__Exercise aim__: Locate, in the data below, the line that contains "Berdiri di Kementerian Pertahanan" and the line that contains "Kamis, 4 April 2024 - 01:18 WIB"; reproduce exactly those two lines and every line between them, nothing more.

START Dataset

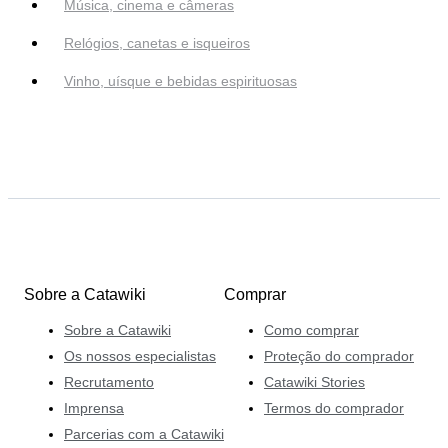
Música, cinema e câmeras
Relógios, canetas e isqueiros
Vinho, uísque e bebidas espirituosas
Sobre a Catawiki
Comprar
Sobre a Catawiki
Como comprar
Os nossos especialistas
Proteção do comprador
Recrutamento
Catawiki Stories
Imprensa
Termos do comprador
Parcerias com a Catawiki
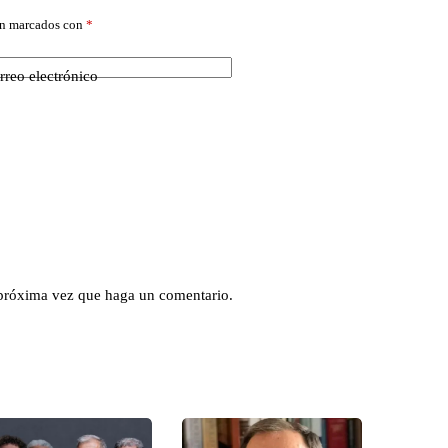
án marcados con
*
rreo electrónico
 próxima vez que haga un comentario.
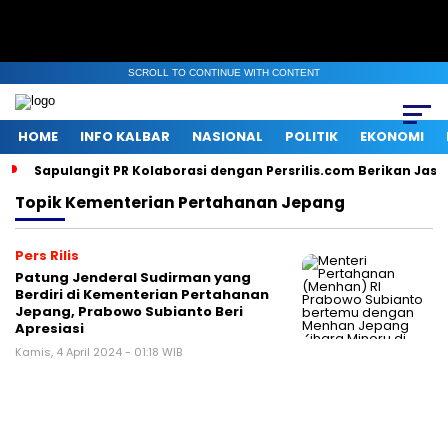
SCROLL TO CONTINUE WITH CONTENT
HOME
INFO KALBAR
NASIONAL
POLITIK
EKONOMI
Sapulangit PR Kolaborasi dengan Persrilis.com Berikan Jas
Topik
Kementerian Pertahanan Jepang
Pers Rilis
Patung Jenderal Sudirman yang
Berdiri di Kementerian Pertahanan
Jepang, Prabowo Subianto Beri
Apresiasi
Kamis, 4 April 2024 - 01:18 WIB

END Dataset
START Dataset

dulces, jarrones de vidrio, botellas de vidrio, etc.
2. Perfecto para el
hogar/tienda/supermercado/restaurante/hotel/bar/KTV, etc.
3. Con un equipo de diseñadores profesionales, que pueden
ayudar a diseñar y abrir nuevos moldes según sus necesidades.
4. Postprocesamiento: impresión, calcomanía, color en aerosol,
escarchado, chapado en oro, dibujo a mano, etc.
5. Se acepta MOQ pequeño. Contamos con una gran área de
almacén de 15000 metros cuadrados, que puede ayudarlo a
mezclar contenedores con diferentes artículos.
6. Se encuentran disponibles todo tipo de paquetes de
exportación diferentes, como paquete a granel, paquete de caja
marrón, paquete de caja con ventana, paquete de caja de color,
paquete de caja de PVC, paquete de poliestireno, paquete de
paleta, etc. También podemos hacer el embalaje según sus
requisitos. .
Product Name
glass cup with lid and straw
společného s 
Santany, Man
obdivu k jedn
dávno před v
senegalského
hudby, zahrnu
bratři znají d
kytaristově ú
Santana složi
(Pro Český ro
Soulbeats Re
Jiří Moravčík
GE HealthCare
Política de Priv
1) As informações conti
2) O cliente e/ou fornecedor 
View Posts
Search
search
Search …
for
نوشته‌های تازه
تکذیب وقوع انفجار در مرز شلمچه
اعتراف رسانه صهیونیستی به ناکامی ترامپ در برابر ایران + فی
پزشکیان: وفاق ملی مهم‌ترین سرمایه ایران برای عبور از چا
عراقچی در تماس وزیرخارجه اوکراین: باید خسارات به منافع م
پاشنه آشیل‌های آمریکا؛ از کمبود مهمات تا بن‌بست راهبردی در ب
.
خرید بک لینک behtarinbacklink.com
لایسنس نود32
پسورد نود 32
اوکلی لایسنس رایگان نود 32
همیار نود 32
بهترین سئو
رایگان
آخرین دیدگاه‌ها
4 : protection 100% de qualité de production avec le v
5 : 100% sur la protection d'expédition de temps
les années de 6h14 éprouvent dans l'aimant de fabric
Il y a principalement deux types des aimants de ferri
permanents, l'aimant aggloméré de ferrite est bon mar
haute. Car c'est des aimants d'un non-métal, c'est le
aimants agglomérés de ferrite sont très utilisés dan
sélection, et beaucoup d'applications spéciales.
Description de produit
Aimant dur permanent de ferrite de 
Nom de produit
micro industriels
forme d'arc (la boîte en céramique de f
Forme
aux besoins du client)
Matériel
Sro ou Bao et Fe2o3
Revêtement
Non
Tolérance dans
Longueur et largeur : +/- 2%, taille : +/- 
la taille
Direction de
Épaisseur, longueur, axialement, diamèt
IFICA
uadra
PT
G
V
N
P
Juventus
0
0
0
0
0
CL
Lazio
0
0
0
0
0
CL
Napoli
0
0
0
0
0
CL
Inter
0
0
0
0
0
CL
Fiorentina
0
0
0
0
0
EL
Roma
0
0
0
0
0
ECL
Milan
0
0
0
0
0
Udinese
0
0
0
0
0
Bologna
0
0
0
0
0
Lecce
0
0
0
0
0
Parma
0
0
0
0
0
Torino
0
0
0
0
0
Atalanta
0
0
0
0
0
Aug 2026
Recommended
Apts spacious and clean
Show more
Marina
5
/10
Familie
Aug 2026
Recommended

END Dataset
START Dataset

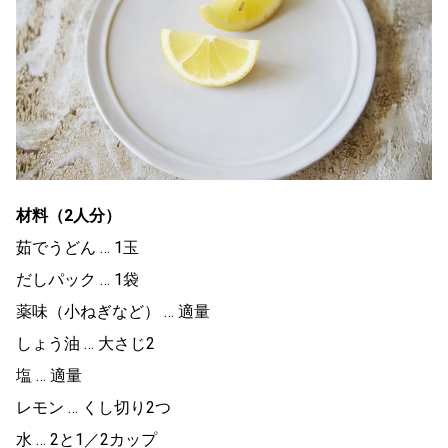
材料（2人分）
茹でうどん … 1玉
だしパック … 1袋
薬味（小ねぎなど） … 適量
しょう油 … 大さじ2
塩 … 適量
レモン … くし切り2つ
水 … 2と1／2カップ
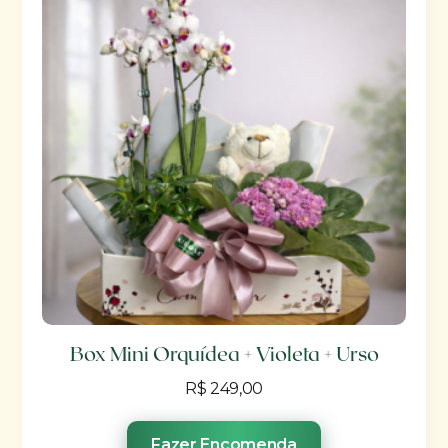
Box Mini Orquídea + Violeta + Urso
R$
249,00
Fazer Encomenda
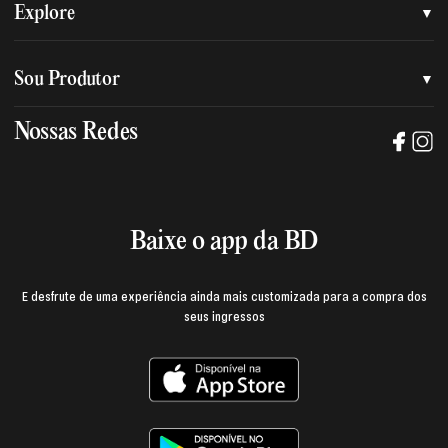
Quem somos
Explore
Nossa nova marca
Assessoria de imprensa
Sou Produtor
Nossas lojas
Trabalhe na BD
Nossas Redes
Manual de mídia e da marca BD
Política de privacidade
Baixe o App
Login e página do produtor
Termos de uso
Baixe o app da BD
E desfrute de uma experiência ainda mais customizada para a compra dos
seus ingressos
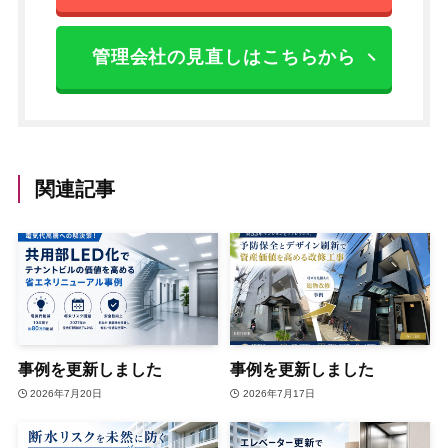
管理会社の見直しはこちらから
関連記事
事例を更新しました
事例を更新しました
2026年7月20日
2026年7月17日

END Dataset

__Final answer__:
Berdiri di Kementerian Pertahanan
Jepang, Prabowo Subianto Beri
Apresiasi
Kamis, 4 April 2024 - 01:18 WIB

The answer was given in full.